Kamil Kliniewski: Sprzedaż od lat nierentownej fabryki pieluch jednorazowych dla dzieci, podpasek i wkładek higienicznych w Lublińcu była ogromnym sukcesem, otwierającym nowy rozdział w historii spółki. Pozbyła się ona zakładu produkcyjnego, który „przepalał” zyski z innych sfer działalności, a przez to obciążał wynik skonsolidowany grupy, a jednocześnie do kasy spółki wpłynęły ponad 22 mln zł. Wydzielenie fabryki jako zorganizowanej części przedsiębiorstwa i jej sprzedaż zewnętrznemu inwestorowi sprawiły również, iż z bilansu grupy zniknęło ponad 40 mln zł zobowiązań, w tym ponad 22 mln zł długu odsetkowego. Jednocześnie działalność Grupy Kerdos stała się przejrzysta – zajmujemy się wyłącznie handlem detalicznym i hurtowym, zarówno przez tradycyjne kanały sprzedaży, jak i przez internet. Dodatkowo, przejrzystości dla zewnętrznych obserwatorów nabierają także przepływy finansowe.
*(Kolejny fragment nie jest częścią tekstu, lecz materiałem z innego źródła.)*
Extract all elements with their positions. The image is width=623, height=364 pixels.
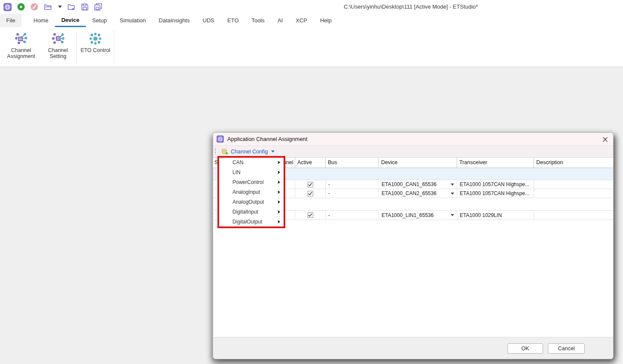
ok-button[interactable]: OK (507, 343, 543, 354)
dialog-app-icon (217, 135, 224, 143)
cell-transceiver: ETA1000 1029LIN (457, 211, 534, 220)
stop-button[interactable] (31, 3, 38, 11)
cell-description (534, 211, 613, 220)
cell-active (295, 180, 326, 189)
open-folder-button[interactable] (44, 3, 52, 10)
cell-bus: - (326, 211, 379, 220)
tab-xcp[interactable]: XCP (289, 14, 314, 27)
dialog-title: Application Channel Assignment (227, 136, 307, 142)
tab-eto[interactable]: ETO (221, 14, 245, 27)
col-active[interactable]: Active (295, 158, 326, 168)
cell-active (295, 189, 326, 198)
active-checkbox[interactable] (308, 212, 313, 218)
col-bus[interactable]: Bus (326, 158, 379, 168)
database-add-icon (221, 148, 228, 155)
cell-transceiver: ETA1000 1057CAN Highspe... (457, 180, 534, 189)
tab-uds[interactable]: UDS (196, 14, 221, 27)
submenu-arrow-icon (278, 220, 280, 223)
device-value: ETA1000_CAN1_65536 (382, 181, 437, 187)
cell-description (534, 189, 613, 198)
save-all-button[interactable] (94, 3, 102, 11)
menu-item-can[interactable]: CAN (219, 158, 284, 168)
device-combobox[interactable]: ETA1000_CAN2_65536 (379, 189, 457, 198)
dialog-titlebar: Application Channel Assignment (213, 133, 613, 146)
chevron-down-icon (271, 150, 275, 153)
submenu-arrow-icon (278, 200, 280, 204)
menu-item-analoginput[interactable]: AnalogInput (219, 187, 284, 197)
device-value: ETA1000_LIN1_65536 (382, 212, 434, 218)
open-dropdown-icon[interactable] (58, 6, 62, 8)
ribbon-item-label: Channel Setting (40, 47, 76, 60)
col-device[interactable]: Device (379, 158, 457, 168)
ribbon-separator (114, 31, 114, 63)
submenu-arrow-icon (278, 161, 280, 164)
tab-setup[interactable]: Setup (86, 14, 113, 27)
device-combobox[interactable]: ETA1000_LIN1_65536 (379, 211, 457, 220)
menu-item-powercontrol[interactable]: PowerControl (219, 177, 284, 187)
window-title: C:\Users\yinhu\Desktop\111 [Active Mode]… (344, 0, 478, 14)
tab-ai[interactable]: AI (271, 14, 289, 27)
chevron-down-icon (451, 184, 454, 186)
submenu-arrow-icon (278, 210, 280, 214)
window-titlebar: C:\Users\yinhu\Desktop\111 [Active Mode]… (0, 0, 623, 14)
channel-assignment-icon (15, 32, 27, 45)
device-value: ETA1000_CAN2_65536 (382, 190, 437, 196)
menu-item-lin[interactable]: LIN (219, 168, 284, 177)
submenu-arrow-icon (278, 180, 280, 184)
cell-active (295, 211, 326, 220)
tab-home[interactable]: Home (27, 14, 55, 27)
cell-transceiver: ETA1000 1057CAN Highspe... (457, 189, 534, 198)
ribbon-item-eto-control[interactable]: ETO Control (77, 27, 114, 53)
chevron-down-icon (451, 193, 454, 195)
tab-device[interactable]: Device (55, 14, 86, 27)
cell-description (534, 180, 613, 189)
new-folder-button[interactable] (67, 3, 76, 11)
ribbon-item-label: Channel Assignment (3, 47, 40, 60)
tab-simulation[interactable]: Simulation (113, 14, 153, 27)
cancel-button[interactable]: Cancel (548, 343, 585, 354)
menubar: File Home Device Setup Simulation DataIn… (0, 14, 623, 27)
tab-datainsights[interactable]: DataInsights (152, 14, 196, 27)
tab-help[interactable]: Help (314, 14, 338, 27)
chevron-down-icon (451, 214, 454, 216)
dialog-footer: OK Cancel (213, 337, 613, 359)
submenu-arrow-icon (278, 171, 280, 174)
tab-file[interactable]: File (0, 14, 21, 27)
device-combobox[interactable]: ETA1000_CAN1_65536 (379, 180, 457, 189)
ribbon-item-channel-setting[interactable]: Channel Setting (40, 27, 76, 60)
channel-config-label: Channel Config (231, 149, 268, 155)
channel-assignment-dialog: Application Channel Assignment Channel C… (213, 132, 614, 359)
annotation-highlight: CAN LIN PowerControl AnalogInput AnalogO… (217, 156, 285, 228)
col-description[interactable]: Description (534, 158, 613, 168)
active-checkbox[interactable] (308, 191, 313, 196)
menu-item-digitalinput[interactable]: DigitalInput (219, 207, 284, 217)
cell-bus: - (326, 180, 379, 189)
menu-item-digitaloutput[interactable]: DigitalOutput (219, 217, 284, 226)
eto-control-icon (89, 32, 102, 45)
toolbar-grip[interactable] (215, 148, 216, 155)
save-button[interactable] (81, 3, 89, 11)
cell-bus: - (326, 189, 379, 198)
channel-config-menu: CAN LIN PowerControl AnalogInput AnalogO… (219, 158, 284, 226)
ribbon-device: Channel Assignment Channel Setting (0, 27, 623, 67)
run-button[interactable] (17, 3, 25, 11)
close-icon[interactable] (602, 136, 608, 143)
quick-access-toolbar (3, 0, 102, 14)
app-logo-icon (3, 3, 12, 11)
col-transceiver[interactable]: Transceiver (457, 158, 534, 168)
channel-setting-icon (52, 32, 64, 45)
channel-config-button[interactable]: Channel Config (219, 147, 277, 156)
tab-tools[interactable]: Tools (245, 14, 271, 27)
active-checkbox[interactable] (308, 182, 313, 187)
menu-item-analogoutput[interactable]: AnalogOutput (219, 197, 284, 207)
submenu-arrow-icon (278, 190, 280, 194)
ribbon-item-label: ETO Control (77, 47, 114, 53)
ribbon-item-channel-assignment[interactable]: Channel Assignment (3, 27, 40, 60)
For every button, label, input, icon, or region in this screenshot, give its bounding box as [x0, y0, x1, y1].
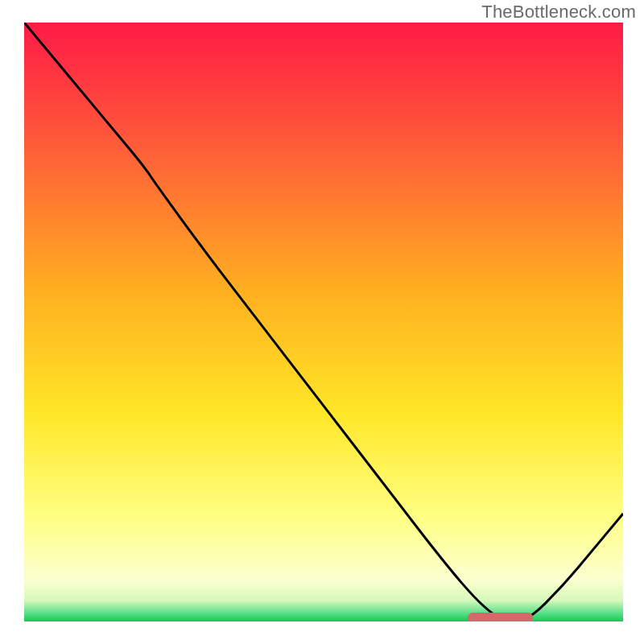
- chart: [24, 23, 623, 621]
- chart-background: [24, 23, 623, 621]
- optimum-marker: [468, 613, 534, 621]
- chart-svg: [24, 23, 623, 621]
- watermark-text: TheBottleneck.com: [481, 2, 636, 23]
- page-root: TheBottleneck.com: [0, 0, 644, 644]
Dotychczas bowiem gros zakupów dla drogerii Dayli dokonywała spółka produkcyjna, która przez dłuższą historię współpracy z dostawcami miała lepsze warunki, przy okazji korzystając z tarczy podatkowej ze strat lat poprzednich, co jednak powodowało, iż zysk działalności drogerii był obciążony dodatkową marzą spółki z grupy. Obecnie całość marży pozostaje w spółce Dayli, która jest zaufanym partnerem dla dostawców i której wyniki finansowe biją kolejne rekordy. Tak istotne zmiany odzwierciedla również zmiana nazwy z Hygienika SA na Kerdos Group SA, co po grecku znaczy „zysk”.
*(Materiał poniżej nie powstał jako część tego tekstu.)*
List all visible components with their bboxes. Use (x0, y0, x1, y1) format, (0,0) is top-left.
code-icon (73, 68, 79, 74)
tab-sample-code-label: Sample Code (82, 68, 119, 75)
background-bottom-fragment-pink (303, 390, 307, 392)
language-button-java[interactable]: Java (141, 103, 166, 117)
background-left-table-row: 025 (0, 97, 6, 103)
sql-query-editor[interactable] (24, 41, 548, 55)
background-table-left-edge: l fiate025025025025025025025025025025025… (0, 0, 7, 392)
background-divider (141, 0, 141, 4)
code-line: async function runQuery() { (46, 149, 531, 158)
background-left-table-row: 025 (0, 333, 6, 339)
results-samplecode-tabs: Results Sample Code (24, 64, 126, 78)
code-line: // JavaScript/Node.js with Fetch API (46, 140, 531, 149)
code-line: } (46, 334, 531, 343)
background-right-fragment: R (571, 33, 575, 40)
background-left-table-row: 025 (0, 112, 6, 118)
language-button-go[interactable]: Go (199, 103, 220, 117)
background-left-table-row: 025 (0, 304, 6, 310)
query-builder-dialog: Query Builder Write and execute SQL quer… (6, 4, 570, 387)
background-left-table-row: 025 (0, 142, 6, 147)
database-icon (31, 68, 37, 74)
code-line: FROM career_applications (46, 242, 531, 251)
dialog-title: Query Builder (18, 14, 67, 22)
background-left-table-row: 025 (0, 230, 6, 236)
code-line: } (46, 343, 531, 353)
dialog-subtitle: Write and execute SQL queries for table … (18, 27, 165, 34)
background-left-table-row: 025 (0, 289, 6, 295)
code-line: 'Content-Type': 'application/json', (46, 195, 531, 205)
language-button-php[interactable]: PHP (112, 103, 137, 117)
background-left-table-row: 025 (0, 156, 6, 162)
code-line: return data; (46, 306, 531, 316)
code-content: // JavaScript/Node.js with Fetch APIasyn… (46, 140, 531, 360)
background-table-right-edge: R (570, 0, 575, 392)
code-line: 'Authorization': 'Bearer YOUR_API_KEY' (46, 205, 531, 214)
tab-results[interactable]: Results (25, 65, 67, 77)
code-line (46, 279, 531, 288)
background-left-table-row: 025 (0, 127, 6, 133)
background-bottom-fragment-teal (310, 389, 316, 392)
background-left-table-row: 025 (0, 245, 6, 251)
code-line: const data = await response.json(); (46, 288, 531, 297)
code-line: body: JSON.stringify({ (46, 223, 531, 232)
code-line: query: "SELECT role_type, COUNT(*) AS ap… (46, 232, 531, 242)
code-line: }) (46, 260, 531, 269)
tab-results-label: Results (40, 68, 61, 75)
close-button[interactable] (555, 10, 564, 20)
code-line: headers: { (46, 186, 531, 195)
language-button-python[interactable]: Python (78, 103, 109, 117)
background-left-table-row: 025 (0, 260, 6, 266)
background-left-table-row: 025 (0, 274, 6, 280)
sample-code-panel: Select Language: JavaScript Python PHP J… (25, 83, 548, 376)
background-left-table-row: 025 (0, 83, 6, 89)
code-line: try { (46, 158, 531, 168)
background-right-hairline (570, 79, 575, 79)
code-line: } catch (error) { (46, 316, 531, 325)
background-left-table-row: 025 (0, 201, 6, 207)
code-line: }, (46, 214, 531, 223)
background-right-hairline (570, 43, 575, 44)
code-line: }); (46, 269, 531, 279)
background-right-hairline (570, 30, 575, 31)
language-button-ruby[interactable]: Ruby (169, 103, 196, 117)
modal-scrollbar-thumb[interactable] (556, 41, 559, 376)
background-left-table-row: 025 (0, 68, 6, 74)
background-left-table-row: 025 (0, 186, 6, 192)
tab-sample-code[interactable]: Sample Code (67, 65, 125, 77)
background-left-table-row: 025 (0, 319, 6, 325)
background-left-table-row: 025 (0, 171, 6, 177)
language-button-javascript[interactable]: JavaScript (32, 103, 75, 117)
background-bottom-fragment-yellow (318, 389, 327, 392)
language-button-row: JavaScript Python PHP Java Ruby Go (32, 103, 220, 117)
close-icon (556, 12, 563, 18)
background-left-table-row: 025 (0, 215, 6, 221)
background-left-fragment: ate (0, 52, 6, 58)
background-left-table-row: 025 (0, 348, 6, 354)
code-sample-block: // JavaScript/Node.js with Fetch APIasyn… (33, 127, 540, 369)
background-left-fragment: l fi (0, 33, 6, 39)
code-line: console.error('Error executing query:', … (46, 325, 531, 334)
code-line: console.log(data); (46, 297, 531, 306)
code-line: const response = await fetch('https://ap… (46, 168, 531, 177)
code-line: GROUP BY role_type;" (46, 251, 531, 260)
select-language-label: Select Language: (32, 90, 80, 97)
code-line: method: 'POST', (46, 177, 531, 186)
Kamil Kliniewski, prezes zarządu Kerdos Group SA
W pierwszym kwartale uzyskaliście 50 mln zł przychodów i wynik operacyjny na poziomie 31 mln zł, ale bardzo dużą część stanowią transakcje jednorazowe – 30 mln zł z operacji sprzedaży i nabycia udziałów. Powtarzalny wynik wydaje się mniejszy niż w roku ubiegłym. Czy taka obserwacja jest uzasadniona?
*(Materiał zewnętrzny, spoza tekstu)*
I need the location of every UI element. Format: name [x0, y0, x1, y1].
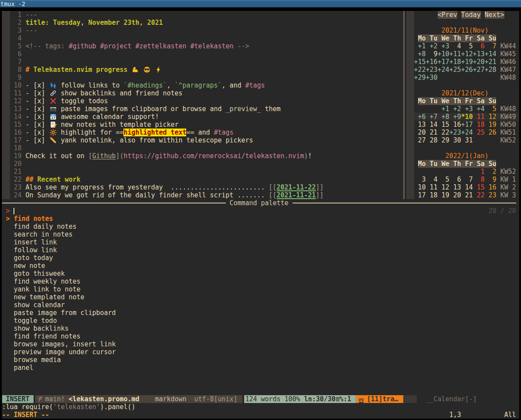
calendar-day[interactable]: 1 — [473, 168, 485, 176]
calendar-day[interactable]: 18 — [426, 191, 438, 199]
calendar-day[interactable]: +13 — [473, 50, 485, 58]
calendar-day[interactable]: 20 — [449, 191, 461, 199]
editor-line[interactable]: 5 <!-- tags: #github #project #zettelkas… — [2, 42, 249, 50]
calendar-day[interactable] — [485, 74, 497, 81]
calendar-day[interactable]: +2 — [449, 105, 461, 113]
calendar-day[interactable]: 25 — [473, 129, 485, 136]
palette-item[interactable]: browse media — [2, 356, 61, 364]
editor-line[interactable]: 13 - [x] paste images from clipboard or … — [2, 105, 281, 113]
calendar-day[interactable] — [449, 74, 461, 81]
editor-line[interactable]: 17 - [x] yank notelink, also from within… — [2, 136, 253, 144]
calendar-day[interactable]: +1 — [414, 42, 426, 50]
palette-item[interactable]: show calendar — [2, 301, 65, 309]
calendar-day[interactable]: 6 — [449, 176, 461, 183]
calendar-day[interactable]: +4 — [473, 105, 485, 113]
calendar-day[interactable] — [473, 74, 485, 81]
calendar-day[interactable]: 12 — [438, 183, 449, 191]
calendar-day[interactable]: 5 — [438, 176, 449, 183]
calendar-day[interactable]: +26 — [461, 66, 473, 74]
editor-line[interactable]: 14 - [x] July17 awesome calendar support… — [2, 113, 159, 121]
editor-line[interactable]: 4 — [2, 34, 26, 42]
calendar-day[interactable] — [461, 168, 473, 176]
calendar-day[interactable]: 18 — [473, 121, 485, 129]
calendar-day[interactable]: +23 — [426, 66, 438, 74]
calendar-day[interactable]: 4 — [449, 42, 461, 50]
calendar-day[interactable]: 7 — [461, 176, 473, 183]
calendar-day[interactable]: 13 — [449, 183, 461, 191]
calendar-day[interactable]: +16 — [426, 58, 438, 66]
editor-line[interactable]: 23 Also see my progress from yesterday .… — [2, 183, 324, 191]
calendar-day[interactable]: 15 — [473, 183, 485, 191]
calendar-day[interactable]: 9 — [485, 176, 497, 183]
calendar-day[interactable] — [473, 136, 485, 144]
calendar-day[interactable]: 5 — [485, 105, 497, 113]
calendar-day[interactable]: +15 — [414, 58, 426, 66]
calendar-day[interactable]: +25 — [449, 66, 461, 74]
palette-item[interactable]: paste image from clipboard — [2, 309, 116, 317]
editor-line[interactable]: 9 — [2, 74, 26, 81]
palette-item[interactable]: find friend notes — [2, 332, 81, 340]
calendar-day[interactable]: 13 — [414, 121, 426, 129]
calendar-day[interactable]: 3 — [414, 176, 426, 183]
calendar-day[interactable]: 10 — [414, 183, 426, 191]
calendar-day[interactable]: +10 — [438, 50, 449, 58]
calendar-day[interactable]: 14 — [461, 183, 473, 191]
calendar-day[interactable]: +30 — [426, 74, 438, 81]
calendar-day[interactable]: +28 — [485, 66, 497, 74]
calendar-day[interactable]: 22 — [473, 191, 485, 199]
calendar-day[interactable]: 4 — [426, 176, 438, 183]
command-line[interactable]: :lua require('telekasten').panel() — [2, 403, 136, 411]
editor-line[interactable]: 19 Check it out on [Github](https://gith… — [2, 152, 312, 160]
calendar-day[interactable]: 30 — [449, 136, 461, 144]
calendar-day[interactable]: +29 — [414, 74, 426, 81]
calendar-day[interactable]: 23 — [485, 191, 497, 199]
calendar-day[interactable] — [438, 74, 449, 81]
calendar-day[interactable] — [414, 168, 426, 176]
calendar-day[interactable]: +7 — [426, 113, 438, 121]
editor-line[interactable]: 7 — [2, 58, 26, 66]
calendar-day[interactable]: +2 — [426, 42, 438, 50]
calendar-day[interactable]: 2 — [485, 168, 497, 176]
calendar-day[interactable]: +27 — [473, 66, 485, 74]
calendar-day[interactable] — [426, 168, 438, 176]
palette-prompt[interactable]: > — [2, 207, 10, 215]
calendar-day[interactable]: 7 — [485, 42, 497, 50]
calendar-day[interactable]: 9 — [426, 50, 438, 58]
palette-item[interactable]: yank link to note — [2, 285, 81, 293]
calendar-day[interactable]: +18 — [449, 58, 461, 66]
palette-item[interactable]: insert link — [2, 238, 57, 246]
editor-line[interactable]: 3 --- — [2, 27, 37, 34]
calendar-day[interactable]: 21 — [426, 129, 438, 136]
calendar-day[interactable]: +19 — [461, 58, 473, 66]
calendar-day[interactable]: +21 — [485, 58, 497, 66]
calendar-day[interactable]: 28 — [426, 136, 438, 144]
calendar-day[interactable]: +8 — [438, 113, 449, 121]
calendar-day[interactable]: +11 — [449, 50, 461, 58]
calendar-day[interactable] — [461, 74, 473, 81]
palette-item[interactable]: browse images, insert link — [2, 340, 116, 348]
window-titlebar[interactable]: tmux -2 — [0, 0, 521, 7]
calendar-day[interactable]: 31 — [461, 136, 473, 144]
calendar-day[interactable]: 29 — [438, 136, 449, 144]
calendar-day[interactable]: +3 — [438, 42, 449, 50]
calendar-day[interactable]: +24 — [438, 66, 449, 74]
editor-line[interactable]: 8 # Telekasten.nvim progress — [2, 66, 163, 74]
calendar-day[interactable]: 11 — [426, 183, 438, 191]
calendar-day[interactable]: 21 — [461, 191, 473, 199]
calendar-day[interactable] — [426, 105, 438, 113]
calendar-day[interactable]: +12 — [461, 50, 473, 58]
calendar-day[interactable]: +24 — [461, 129, 473, 136]
editor-line[interactable]: 6 — [2, 50, 26, 58]
palette-item[interactable]: new note — [2, 262, 45, 270]
editor-line[interactable]: 12 - [x] toggle todos — [2, 97, 108, 105]
editor-line[interactable]: 1 --- — [2, 11, 37, 19]
palette-item[interactable]: search in notes — [2, 230, 73, 238]
calendar-day[interactable]: 14 — [426, 121, 438, 129]
calendar-day[interactable] — [485, 136, 497, 144]
editor-line[interactable]: 15 - [x] new notes with template picker — [2, 121, 179, 129]
calendar-day[interactable]: +22 — [414, 66, 426, 74]
calendar-day[interactable]: 16 — [449, 121, 461, 129]
editor-line[interactable]: 20 — [2, 160, 26, 168]
calendar-day[interactable]: +9 — [449, 113, 461, 121]
calendar-day[interactable]: 16 — [485, 183, 497, 191]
Przede wszystkim należy pokreślić, iż wyniki te nie są porównywalne rok do roku. W pierwszym kwartale miała miejsce finalizacja procesu sprzedaży fabryki w Lublińcu, co wygenerowało pewne koszty dla Grupy, a wynik nadal był obciążany stratą zakładu produkcyjnego. Tymczasem zakład został zbyty, grupa nabrała jaśniejszej struktury, więc z pełnym optymizmem patrzymy na kolejne kwartały. Grupa Kerdos jest obecnie zupełnie w innym miejscu niż rok wcześniej, ma zdecydowanie mocniejsze fundamenty i większy potencjał. Jestem przekonany, iż znajdujemy się obecnie na mocnej fali wznoszącej. Jeśli chodzi o same wyniki, to należy podkreślić, iż dotychczas nie były w nich konsolidowane wyniki Meng Drogerie z Luksemburga. A to również znaczące liczby.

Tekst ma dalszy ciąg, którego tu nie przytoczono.